(Beginning of Material for this task)
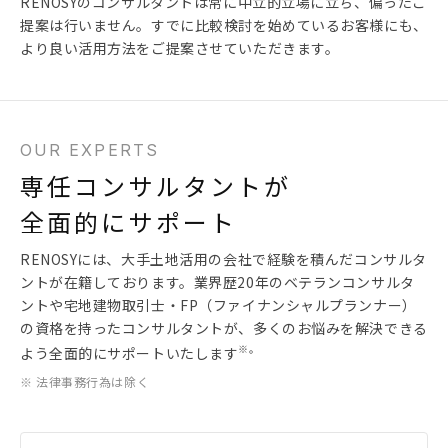
RENOSYのコンサルタントは常に中立的立場に立ち、偏ったご
提案は行いません。すでに比較検討を始めているお客様にも、
より良い活用方法をご提案させていただきます。
OUR EXPERTS
専任コンサルタントが
全面的にサポート
RENOSYには、大手土地活用の会社で経験を積んだコンサルタ
ントが在籍しております。業界歴20年のベテランコンサルタ
ントや宅地建物取引士・FP（ファイナンシャルプランナー）
の資格を持ったコンサルタントが、多くのお悩みを解決できる
※。
よう全面的にサポートいたします
※ 法律事務行為は除く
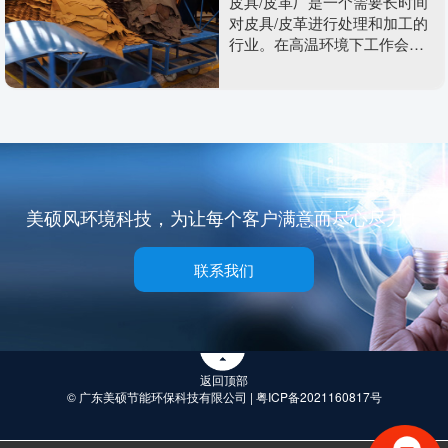
皮具/皮革厂是一个需要长时间
对皮具/皮革进行处理和加工的
行业。在高温环境下工作会导
致员工疲劳、头晕等问题，从
而影响工作效率。通过降低室
内温度可以提高员工的舒适感
和工作效率。皮革厂存在问
题：1、塑胶厂在生产过程中设
备会散发很大热量、导致车间
高温闷热的主要原因。2、高温
天气时室内塑胶味刺鼻难闻、
美硕风环境科技，为让每个客户满意而尽心尽力！
如果不及时通风对人体会产生
不良影响。3、车间工作环境
联系我们
差、导致员工流动性大、大大
增加了企业的人力成本。
返回顶部
© 广东美硕节能环保科技有限公司 |
粤ICP备2021160817号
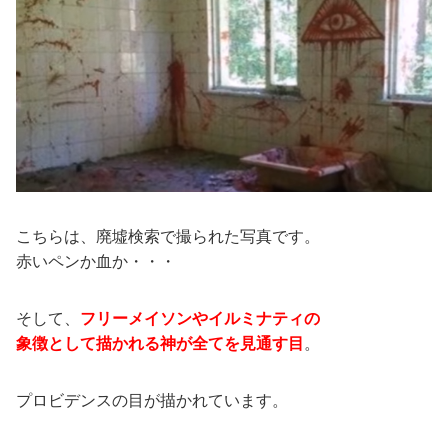
こちらは、廃墟検索で撮られた写真です。
赤いペンか血か・・・
そして、
フリーメイソンやイルミナティの
象徴として描かれる神が全てを見通す目
。
プロビデンスの目が描かれています。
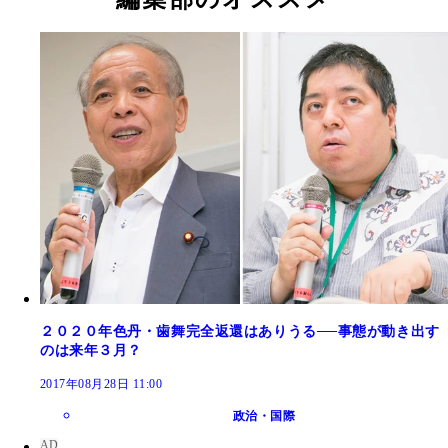
２０２０年色丹・歯舞完全返還はありうる──事態が動き出す
のは来年３月？
2017年08月28日 11:00
政治・国際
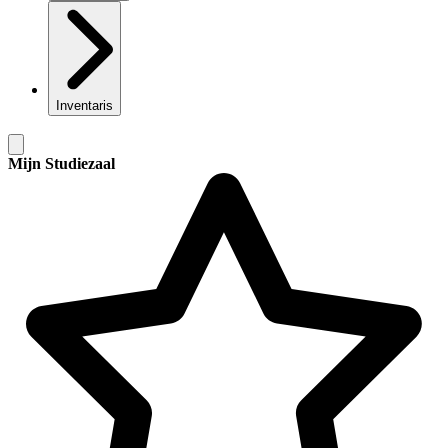
Inventaris
Mijn Studiezaal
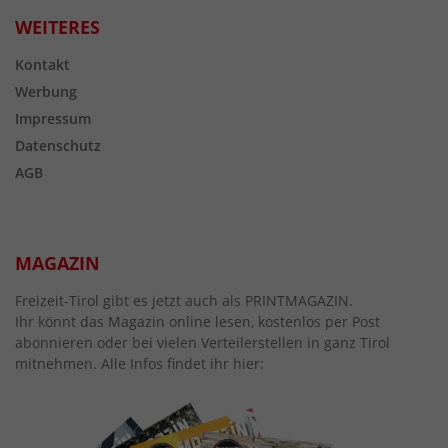
WEITERES
Kontakt
Werbung
Impressum
Datenschutz
AGB
MAGAZIN
Freizeit-Tirol gibt es jetzt auch als PRINTMAGAZIN.
Ihr könnt das Magazin online lesen, kostenlos per Post
abonnieren oder bei vielen Verteilerstellen in ganz Tirol
mitnehmen. Alle Infos findet ihr hier:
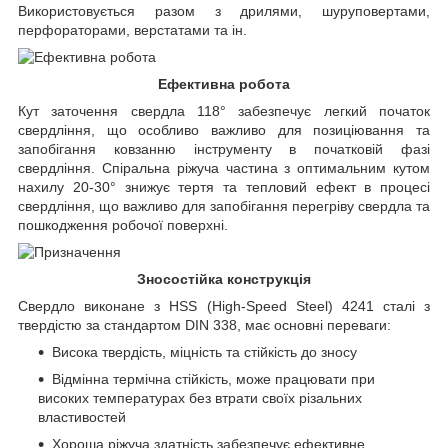
Використовується разом з дрилями, шуруповертами,
перфораторами, верстатами та ін.
Ефективна робота
Кут заточення свердла 118° забезпечує легкий початок
свердління, що особливо важливо для позиціювання та
запобігання ковзанню інструменту в початковій фазі
свердління. Спіральна ріжуча частина з оптимальним кутом
нахилу 20-30° знижує тертя та тепловий ефект в процесі
свердління, що важливо для запобігання перегріву свердла та
пошкодження робочої поверхні.
Зносостійка конструкція
Свердло виконане з HSS (High-Speed Steel) 4241 сталі з
твердістю за стандартом DIN 338, має основні переваги:
Висока твердість, міцність та стійкість до зносу
Відмінна термічна стійкість, може працювати при
високих температурах без втрати своїх різальних
властивостей
Хороша ріжуча здатність забезпечує ефективне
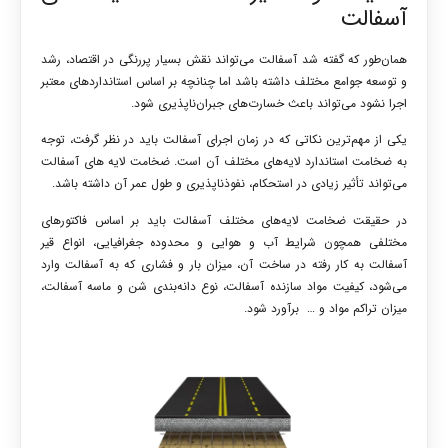
آسفالت
همان‌طور که گفته شد آسفالت می‌تواند نقش بسیار پررنگی در اقتصاد، رشد
و توسعه جوامع مختلف داشته باشد اما چنانچه بر اساس استانداردهای معتبر
اجرا نشود می‌تواند باعث خسارت‌های جبران‌ناپذیری شود.
یکی از مهم‌ترین نکاتی که در زمان اجرای آسفالت باید در نظر گرفت، توجه
به ضخامت استاندارد لایه‌های مختلف آن است. ضخامت لایه‌ های آسفالت
می‌تواند تأثیر زیادی در استحکام، نفوذناپذیری و طول عمر آن داشته باشد.
در حقیقت ضخامت لایه‌های مختلف آسفالت باید بر اساس فاکتورهای
مختلفی همچون شرایط آب و هوایی و محدوده جغرافیایی، انواع قیر
آسفالت به کار رفته در ساخت آن، میزان بار و فشاری که به آسفالت وارد
می‌شود، کیفیت مواد سازنده آسفالت، نوع دانه‌بندی شن و ماسه آسفالت،
میزان تراکم مواد و … برآورد شود.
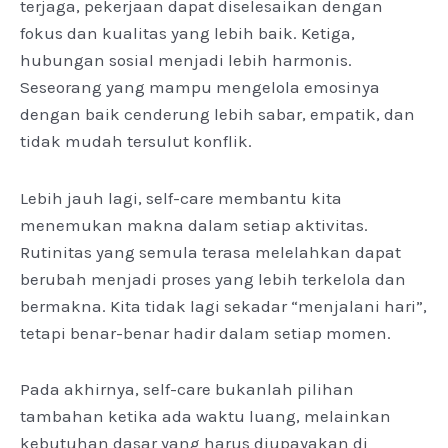
terjaga, pekerjaan dapat diselesaikan dengan
fokus dan kualitas yang lebih baik. Ketiga,
hubungan sosial menjadi lebih harmonis.
Seseorang yang mampu mengelola emosinya
dengan baik cenderung lebih sabar, empatik, dan
tidak mudah tersulut konflik.
Lebih jauh lagi, self-care membantu kita
menemukan makna dalam setiap aktivitas.
Rutinitas yang semula terasa melelahkan dapat
berubah menjadi proses yang lebih terkelola dan
bermakna. Kita tidak lagi sekadar “menjalani hari”,
tetapi benar-benar hadir dalam setiap momen.
Pada akhirnya, self-care bukanlah pilihan
tambahan ketika ada waktu luang, melainkan
kebutuhan dasar yang harus diupayakan di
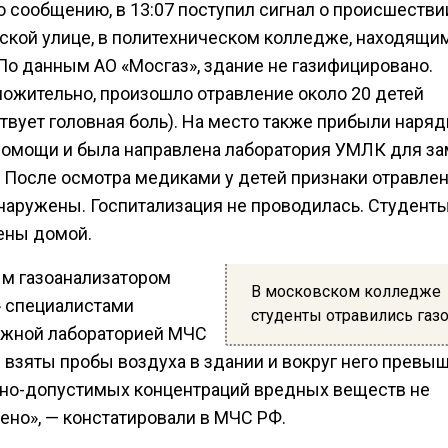
о сообщению, в 13:07 поступил сигнал о происшестви
ской улице, в политехническом колледже, находящи
 По данным АО «Мосгаз», здание не газифицировано.
ожительно, произошло отравление около 20 детей
ствует головная боль). На место также прибыли наря
помощи и была направлена лаборатория УМЛК для з
. После осмотра медиками у детей признаки отравлен
наружены. Госпитализация не проводилась. Студенты
ены домой.
м газоанализатором
В московском колледже
» специалистами
студенты отравились газ
жной лабораторией МЧС
 взяты пробы воздуха в здании и вокруг него превы
но-допустимых концентраций вредных веществ не
ено», — констатировали в МЧС РФ.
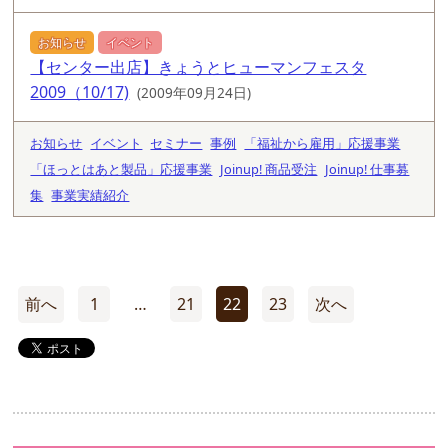
お知らせ
イベント
【センター出店】きょうとヒューマンフェスタ
2009（10/17)
(2009年09月24日)
お知らせ
イベント
セミナー
事例
「福祉から雇用」応援事業
「ほっとはあと製品」応援事業
Joinup! 商品受注
Joinup! 仕事募
集
事業実績紹介
前へ
1
…
21
22
23
次へ
投
稿
の
ペ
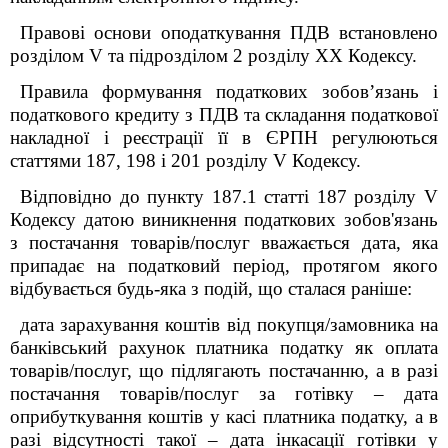
Правові основи оподаткування ПДВ встановлено
розділом V та підрозділом 2 розділу XX Кодексу.
Правила формування податкових зобов’язань і
податкового кредиту з ПДВ та складання податкової
накладної і реєстрації її в ЄРПН регулюються
статтями 187, 198 і 201 розділу V Кодексу.
Відповідно до пункту 187.1 статті 187 розділу V
Кодексу датою виникнення податкових зобов'язань
з постачання товарів/послуг вважається дата, яка
припадає на податковий період, протягом якого
відбувається будь-яка з подій, що сталася раніше:
дата зарахування коштів від покупця/замовника на
банківський рахунок платника податку як оплата
товарів/послуг, що підлягають постачанню, а в разі
постачання товарів/послуг за готівку – дата
оприбуткування коштів у касі платника податку, а в
разі відсутності такої – дата інкасації готівки у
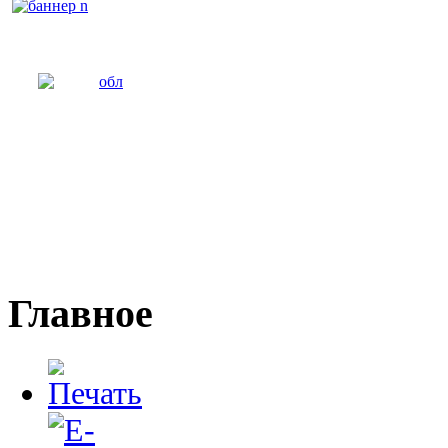
Главное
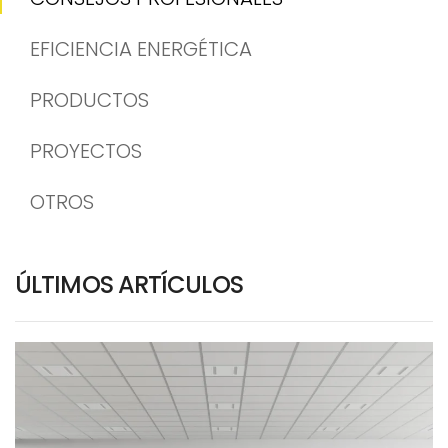
EFICIENCIA ENERGÉTICA
PRODUCTOS
PROYECTOS
OTROS
ÚLTIMOS ARTÍCULOS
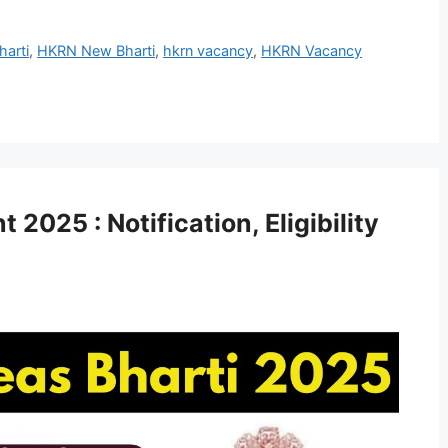
arti
,
HKRN New Bharti
,
hkrn vacancy
,
HKRN Vacancy
025 : Notification, Eligibility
(End of Material for this task)
**Work order:** Every line with "платника" in it should be copied from the entries.

**Finished exercise:**
банківський рахунок платника податку як оплата
оприбуткування коштів у касі платника податку, а в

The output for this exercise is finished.